__Aim of the task__
Select the lines below containing the word "Back".

:: Study material ::

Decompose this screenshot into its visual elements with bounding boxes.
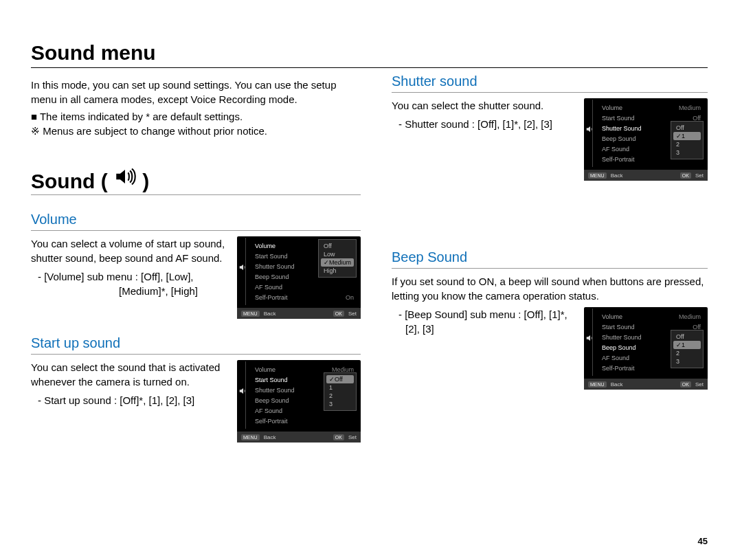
beep-heading: Beep Sound <box>392 249 708 269</box>
cam-item-shuttersound[interactable]: Shutter Sound <box>602 125 642 132</box>
cam-footer: MENU Back OK Set <box>237 432 361 443</box>
cam-item-selfportrait[interactable]: Self-Portrait <box>255 418 288 425</box>
shutter-submenu: - Shutter sound : [Off], [1]*, [2], [3] <box>398 117 574 131</box>
cam-item-selfportrait[interactable]: Self-Portrait <box>602 365 635 372</box>
cam-beep-opt-off[interactable]: Off <box>673 333 701 341</box>
cam-volume: Volume Start Sound Shutter Sound Beep So… <box>237 236 361 319</box>
two-columns: In this mode, you can set up sound setti… <box>31 74 708 443</box>
cam-item-shuttersound[interactable]: Shutter Sound <box>602 334 642 341</box>
cam-startup-opt-off[interactable]: ✓Off <box>326 375 354 383</box>
cam-item-beepsound[interactable]: Beep Sound <box>255 273 289 280</box>
page-number: 45 <box>698 536 708 546</box>
startup-desc: You can select the sound that is activat… <box>31 360 227 389</box>
cam-volume-opt-off[interactable]: Off <box>321 242 354 250</box>
volume-heading: Volume <box>31 212 361 231</box>
cam-footer: MENU Back OK Set <box>584 170 708 181</box>
startup-row: You can select the sound that is activat… <box>31 360 361 443</box>
cam-set[interactable]: Set <box>348 434 357 440</box>
sound-heading: Sound ( ) <box>31 165 361 195</box>
sound-heading-text: Sound ( ) <box>31 165 149 193</box>
cam-item-startsound[interactable]: Start Sound <box>255 377 288 383</box>
cam-volume-popup: Off Low ✓Medium High <box>318 239 357 278</box>
cam-item-afsound[interactable]: AF Sound <box>602 355 629 361</box>
note-default: ■ The items indicated by * are default s… <box>31 111 361 122</box>
shutter-heading: Shutter sound <box>392 74 708 93</box>
beep-row: - [Beep Sound] sub menu : [Off], [1]*, [… <box>392 307 708 390</box>
cam-shutter-popup: Off ✓1 2 3 <box>671 121 704 159</box>
right-column: Shutter sound You can select the shutter… <box>392 74 708 443</box>
volume-submenu-line1: - [Volume] sub menu : [Off], [Low], <box>38 269 227 284</box>
cam-volume-opt-low[interactable]: Low <box>321 250 354 258</box>
cam-beep-opt-3[interactable]: 3 <box>673 357 701 366</box>
cam-item-shuttersound[interactable]: Shutter Sound <box>255 263 295 270</box>
speaker-icon <box>113 165 137 188</box>
cam-startup-opt-1[interactable]: 1 <box>326 383 354 392</box>
cam-shutter-opt-3[interactable]: 3 <box>673 148 701 157</box>
cam-startup-opt-2[interactable]: 2 <box>326 392 354 400</box>
cam-item-volume[interactable]: Volume <box>602 313 622 320</box>
intro-text: In this mode, you can set up sound setti… <box>31 78 361 107</box>
cam-startup-opt-3[interactable]: 3 <box>326 400 354 408</box>
cam-item-volume[interactable]: Volume <box>255 366 276 373</box>
menu-tag: MENU <box>241 311 260 317</box>
cam-beep: VolumeMedium Start SoundOff Shutter Soun… <box>584 307 708 390</box>
cam-item-startsound[interactable]: Start Sound <box>602 115 635 122</box>
cam-item-beepsound[interactable]: Beep Sound <box>255 397 289 404</box>
cam-item-volume[interactable]: Volume <box>602 104 622 111</box>
startup-heading: Start up sound <box>31 335 361 355</box>
startup-submenu: - Start up sound : [Off]*, [1], [2], [3] <box>38 393 227 407</box>
cam-item-afsound[interactable]: AF Sound <box>602 146 629 153</box>
sound-heading-open: Sound ( <box>31 170 108 192</box>
page: Sound menu In this mode, you can set up … <box>0 0 742 560</box>
shutter-row: You can select the shutter sound. - Shut… <box>392 98 708 181</box>
cam-set[interactable]: Set <box>695 381 704 388</box>
cam-beep-popup: Off ✓1 2 3 <box>671 330 704 368</box>
volume-row: You can select a volume of start up soun… <box>31 236 361 319</box>
cam-item-startsound[interactable]: Start Sound <box>255 253 288 260</box>
beep-desc: If you set sound to ON, a beep will soun… <box>392 274 708 303</box>
ok-tag: OK <box>680 381 691 388</box>
cam-shutter-opt-off[interactable]: Off <box>673 124 701 132</box>
ok-tag: OK <box>680 172 691 179</box>
ok-tag: OK <box>333 311 344 317</box>
cam-startup-popup: ✓Off 1 2 3 <box>324 372 357 411</box>
cam-back[interactable]: Back <box>264 311 276 317</box>
shutter-desc: You can select the shutter sound. <box>392 98 574 113</box>
page-title: Sound menu <box>31 41 708 68</box>
volume-desc: You can select a volume of start up soun… <box>31 236 227 265</box>
cam-set[interactable]: Set <box>348 311 357 317</box>
cam-item-afsound[interactable]: AF Sound <box>255 284 282 291</box>
note-change: ※ Menus are subject to change without pr… <box>31 125 361 137</box>
cam-footer: MENU Back OK Set <box>237 308 361 319</box>
ok-tag: OK <box>333 434 344 440</box>
cam-beep-opt-1[interactable]: ✓1 <box>673 341 701 349</box>
cam-beep-opt-2[interactable]: 2 <box>673 349 701 357</box>
beep-submenu: - [Beep Sound] sub menu : [Off], [1]*, [… <box>398 307 574 336</box>
menu-tag: MENU <box>588 381 607 388</box>
menu-tag: MENU <box>588 172 607 179</box>
cam-back[interactable]: Back <box>264 434 276 440</box>
cam-item-selfportrait[interactable]: Self-Portrait <box>602 156 635 163</box>
cam-item-beepsound[interactable]: Beep Sound <box>602 344 636 351</box>
cam-item-shuttersound[interactable]: Shutter Sound <box>255 387 295 394</box>
cam-set[interactable]: Set <box>695 172 704 179</box>
cam-footer: MENU Back OK Set <box>584 379 708 390</box>
cam-shutter-opt-1[interactable]: ✓1 <box>673 132 701 140</box>
menu-tag: MENU <box>241 434 260 440</box>
cam-back[interactable]: Back <box>611 172 623 179</box>
cam-item-startsound[interactable]: Start Sound <box>602 324 635 331</box>
left-column: In this mode, you can set up sound setti… <box>31 74 361 443</box>
cam-item-beepsound[interactable]: Beep Sound <box>602 135 636 142</box>
cam-startup: VolumeMedium Start Sound Shutter Sound B… <box>237 360 361 443</box>
cam-volume-opt-medium[interactable]: ✓Medium <box>321 258 354 267</box>
cam-back[interactable]: Back <box>611 381 623 388</box>
cam-item-selfportrait[interactable]: Self-Portrait <box>255 294 288 301</box>
cam-shutter-opt-2[interactable]: 2 <box>673 140 701 148</box>
cam-volume-opt-high[interactable]: High <box>321 267 354 275</box>
cam-shutter: VolumeMedium Start SoundOff Shutter Soun… <box>584 98 708 181</box>
cam-item-afsound[interactable]: AF Sound <box>255 407 282 414</box>
cam-item-volume[interactable]: Volume <box>255 243 276 249</box>
volume-submenu-line2: [Medium]*, [High] <box>38 284 227 298</box>
sound-heading-close: ) <box>142 170 149 192</box>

:::

__Solved problem__
cam-footer: MENU Back OK Set <box>237 432 361 443</box>
cam-footer: MENU Back OK Set <box>584 170 708 181</box>
cam-back[interactable]: Back <box>264 311 276 317</box>
cam-footer: MENU Back OK Set <box>237 308 361 319</box>
cam-back[interactable]: Back <box>264 434 276 440</box>
cam-footer: MENU Back OK Set <box>584 379 708 390</box>
cam-back[interactable]: Back <box>611 172 623 179</box>
cam-back[interactable]: Back <box>611 381 623 388</box>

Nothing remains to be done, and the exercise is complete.